**Task:** Going through the entries below, count each line containing the word "bien". Report the number only.

++++++++++++++++++++

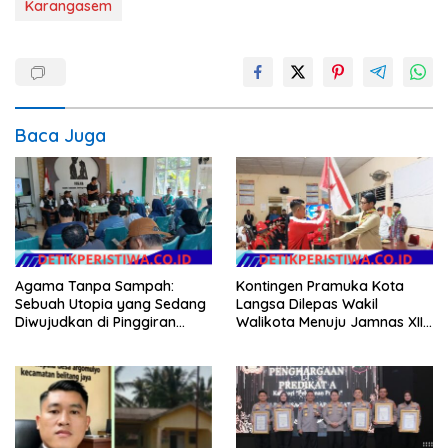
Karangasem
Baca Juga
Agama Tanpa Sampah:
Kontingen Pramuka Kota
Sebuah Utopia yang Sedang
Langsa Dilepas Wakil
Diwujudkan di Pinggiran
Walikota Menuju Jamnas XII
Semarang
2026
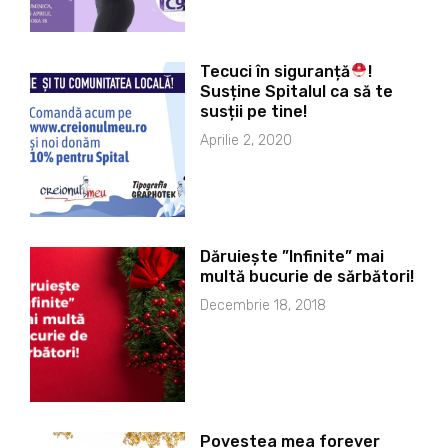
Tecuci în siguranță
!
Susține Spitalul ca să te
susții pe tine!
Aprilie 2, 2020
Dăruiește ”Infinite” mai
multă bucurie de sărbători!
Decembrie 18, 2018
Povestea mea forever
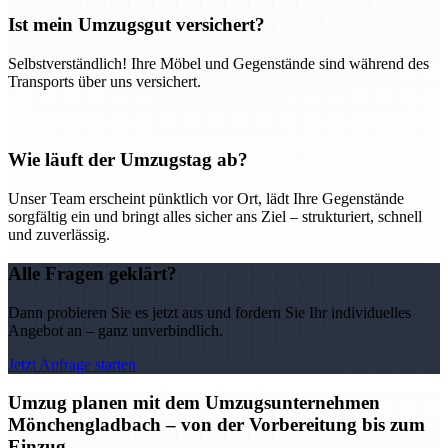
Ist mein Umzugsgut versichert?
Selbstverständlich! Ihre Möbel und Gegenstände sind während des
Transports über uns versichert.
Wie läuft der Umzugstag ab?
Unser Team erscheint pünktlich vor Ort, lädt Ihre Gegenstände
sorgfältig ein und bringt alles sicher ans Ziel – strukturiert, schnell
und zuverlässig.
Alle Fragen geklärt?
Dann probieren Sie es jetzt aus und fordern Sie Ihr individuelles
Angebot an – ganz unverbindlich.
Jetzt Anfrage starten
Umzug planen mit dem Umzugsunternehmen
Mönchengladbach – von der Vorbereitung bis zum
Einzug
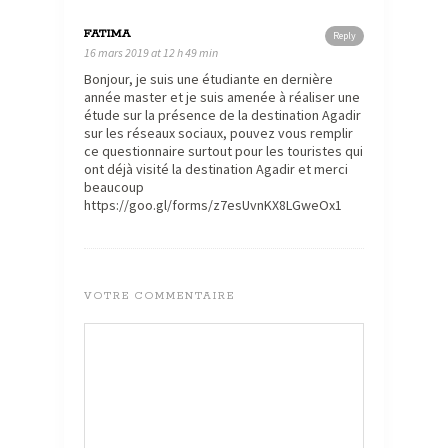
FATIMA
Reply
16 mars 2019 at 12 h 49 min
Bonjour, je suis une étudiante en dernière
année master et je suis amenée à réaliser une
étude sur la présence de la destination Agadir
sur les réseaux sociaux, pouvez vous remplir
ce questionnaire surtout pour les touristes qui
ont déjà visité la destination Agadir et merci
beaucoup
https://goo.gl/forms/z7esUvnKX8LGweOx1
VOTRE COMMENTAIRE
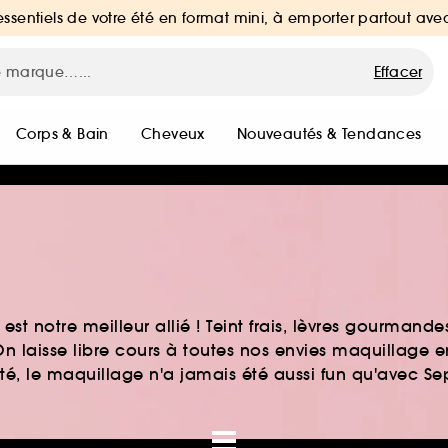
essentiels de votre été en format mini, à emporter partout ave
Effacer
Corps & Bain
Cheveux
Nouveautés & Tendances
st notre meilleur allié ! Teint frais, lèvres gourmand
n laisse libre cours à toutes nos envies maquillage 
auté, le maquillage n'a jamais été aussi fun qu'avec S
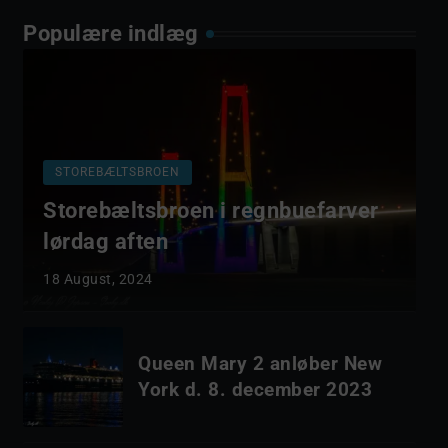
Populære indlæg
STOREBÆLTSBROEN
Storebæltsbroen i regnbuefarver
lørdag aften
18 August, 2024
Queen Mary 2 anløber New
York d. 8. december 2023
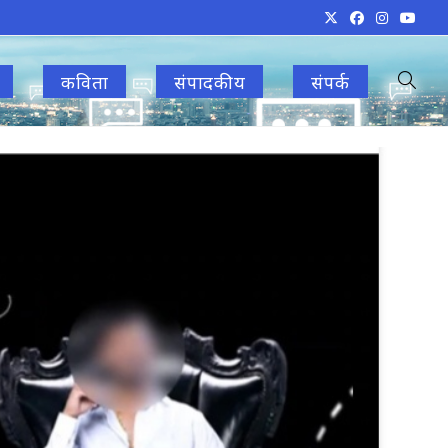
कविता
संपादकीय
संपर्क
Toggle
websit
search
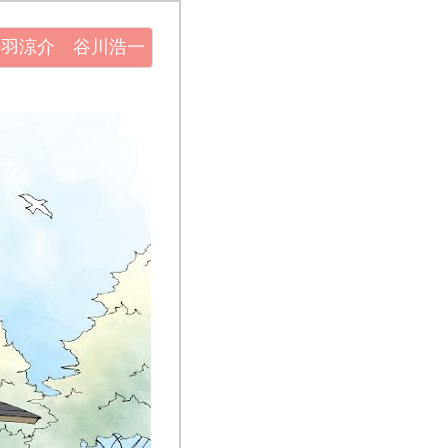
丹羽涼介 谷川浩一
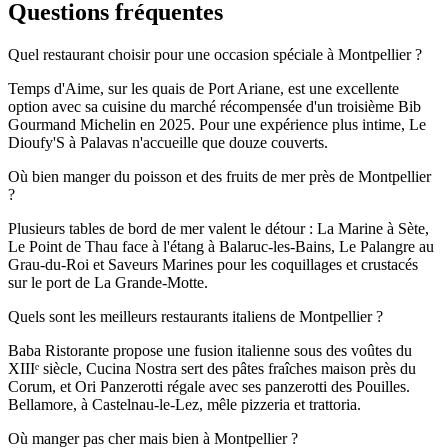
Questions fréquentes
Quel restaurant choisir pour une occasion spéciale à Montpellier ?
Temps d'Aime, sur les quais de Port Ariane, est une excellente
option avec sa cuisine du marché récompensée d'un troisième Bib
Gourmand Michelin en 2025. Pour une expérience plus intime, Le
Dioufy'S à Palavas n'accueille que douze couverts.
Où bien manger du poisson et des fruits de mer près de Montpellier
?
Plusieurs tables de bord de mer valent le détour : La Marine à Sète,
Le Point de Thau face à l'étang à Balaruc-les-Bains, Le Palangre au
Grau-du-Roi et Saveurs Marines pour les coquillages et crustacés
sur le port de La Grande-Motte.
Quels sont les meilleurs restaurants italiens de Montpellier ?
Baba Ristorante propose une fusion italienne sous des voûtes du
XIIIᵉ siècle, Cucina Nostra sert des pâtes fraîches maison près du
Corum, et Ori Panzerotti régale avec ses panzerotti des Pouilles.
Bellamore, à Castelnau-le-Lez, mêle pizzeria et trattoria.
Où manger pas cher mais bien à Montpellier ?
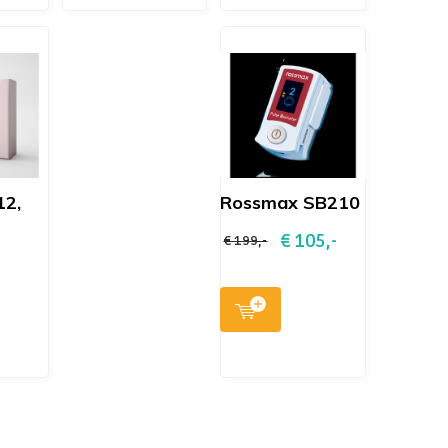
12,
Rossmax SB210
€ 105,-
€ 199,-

++++++++++++++++++++

**Exercise answer:** 2